God has always worked this way. Unlike the ways of the world, where the loudest and most impressive receive the limelight, God goes after the small and insignificant. He chose Abraham of Ur and gave him his blessing. Out of Abraham, he created a nation that, even at its peak, was an unimpressive kingdom relative to the world. He chose a remnant out of Israel to preserve his gospel. He chose Mary, a virgin, to bear his Son. He chose a carpenter to father the Savior. He chose Nazareth to raise the Lord. From the smallness of the world grew the largeness of the kingdom. From weakness, his power comes.
This would have encouraged his disciples. They were nothing in their day: fisherman and tax collectors. But to them was given the keys to the kingdom. Even after their years with Jesus, they were considered by outsiders to be common, uneducated men. Their only authority was that they had been with Jesus. And that was all they needed. It’s all any of us need. That’s why Jesus tells us these stories—to show us how deeply he is with us, or, rather, how deeply we are with him.
Jesus was the ultimate pastor, and in his shepherding, he brings us into the depths of God’s purposes. He shows us God’s heart. He is not unconcerned with evil. He is against it. But his view is long-term, not short-sighted. His kingdom has come, his will is being done, and earth will one day transform into heaven. But that day has not yet appeared in its fullness. God is still patient, not wishing that any would suffer eternal death.

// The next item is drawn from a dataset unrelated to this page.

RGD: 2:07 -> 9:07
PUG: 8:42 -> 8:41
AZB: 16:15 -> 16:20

In his incarnation, Jesus endured what God should never have to face. He did it in no small corner of the world. He became the most famous person of his day and the most famous person of all time, but he did not start that way. When the fullness of time had come, God sent forth his Son, through the womb of a virgin to a crib in a stall. He worked in the shadows, using the enemy’s strategy against him, coming in the veil of night whereby a star led his worshippers to his manger. On that Christmas Day, God’s armies of angels praised him, the war cry of heaven, “Glory to God in the highest, and on earth peace among those with whom he is pleased!” (Luke 2:14). When God waged war on the evil of this world, he sent a baby.
And that baby grew in wisdom and stature, like any baby before or after him—as a mustard seed would, or a bit of leaven in a lump of bread. Jesus brought the kingdom of God in the most fitting way possible: slowly, intentionally, effectively. He grew alongside his enemies, awaiting the time of harvest. But his harvest came early. The enemy would not wait for the end. He acted beforehand, according to the definite plan and foreknowledge of God (Acts 2:23). After the last supper, Judas went out to commit his sin, and it was night (John 13:30). And God was in control of it all.

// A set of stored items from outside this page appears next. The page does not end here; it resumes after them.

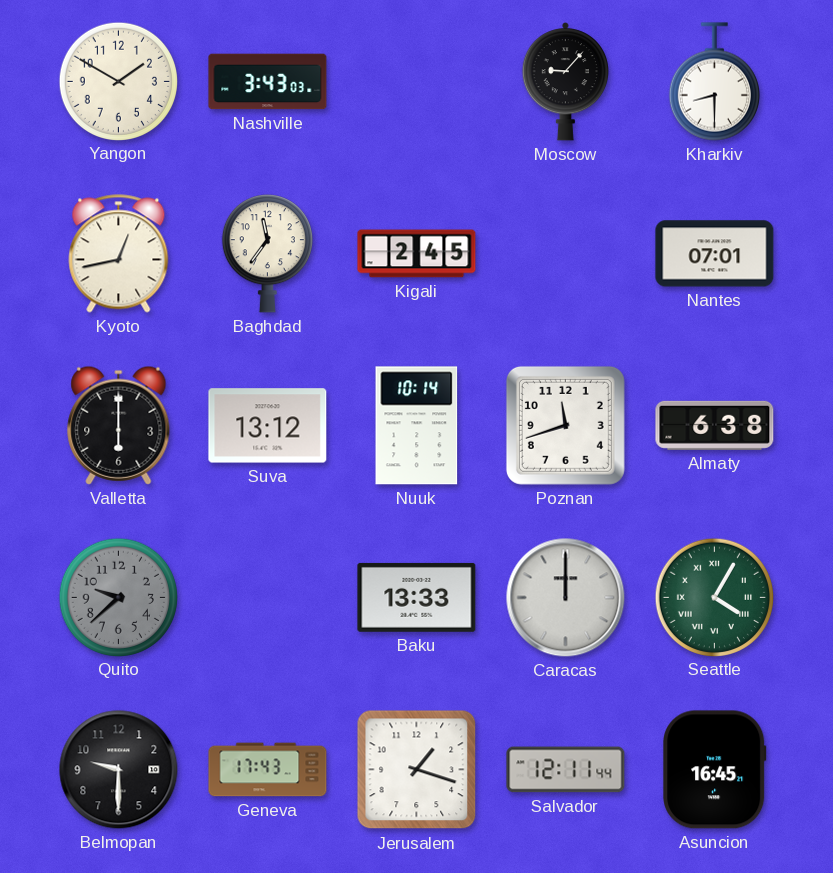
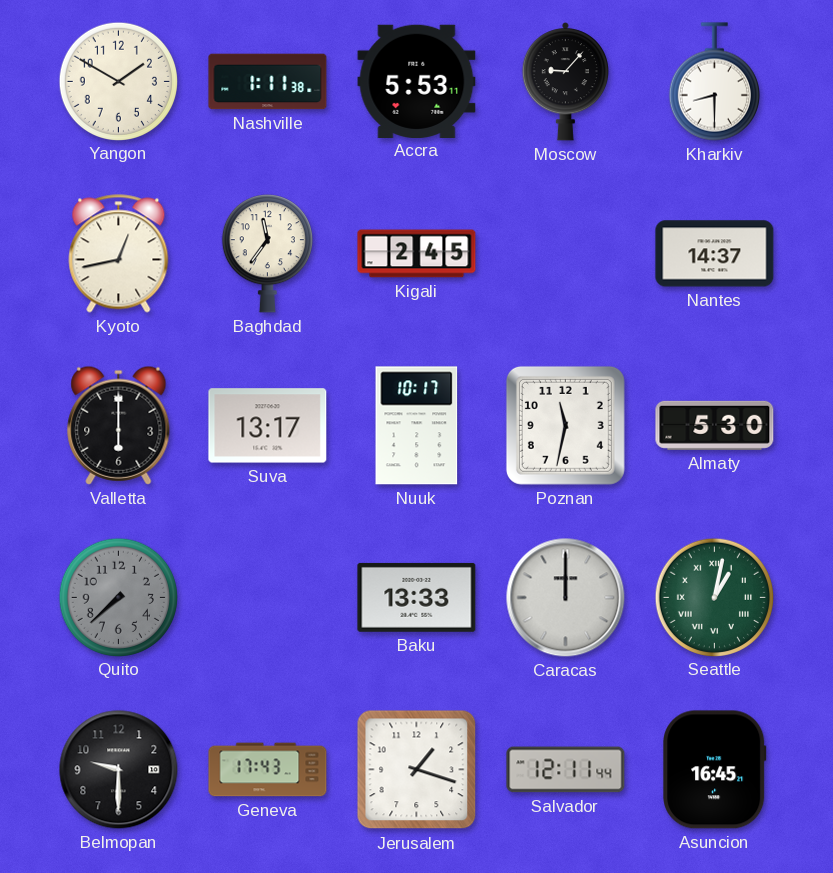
Nashville: 3:43 -> 1:11
Accra: none -> 5:53
Nantes: 07:01 -> 14:37
Suva: 13:12 -> 13:17
Nuuk: 10:14 -> 10:17
Poznan: 11:42 -> 11:32
Almaty: 6:38 -> 5:30
Quito: 9:38 -> 7:38
Seattle: 4:05 -> 1:02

Like an eclipse, the darkness overwhelmed the Son, nailing him to a cross. He hung there in condemnation, a Savior bearing the sins of the world. With a final gasp, he died. He was buried in the tomb of a friend. And he was gone. But the light shines in the darkness, and the darkness has not overcome it (John 1:5).
What the enemy believed to be victory was, in fact, defeat. Without his knowledge, the mustard seed had grown, and like bread too big for the pan, Jesus burst forth from the grave. The enemy may have had some whips and nails, but the Son had life, and his life outlasted the enemy’s death. There was Jesus, in his glorified body, shining like the sun in the kingdom of his Father. His present reality became the future hope of his people and the ultimate dread of his enemies.
What is the kingdom of God like? It’s like a sower spreading seed on the ground, wheat growing among weeds, like a mustard seed in the ground, like a little leaven in a lump. The kingdom of heaven is the rumble underneath the earth, waiting for the time of eruption. It’s growing by leaps and bounds, swallowing up the world, until that final day when Jesus returns and makes all things new. Until then, we remain, practicing patience. We may not be shining yet, but we have the Son himself to lean on. Evil may remain rooted in this world, but we have the Savior granting us the strength to carry on, giving us hope that his kingdom is swelling, and one day, at the end of the age, all will be set right.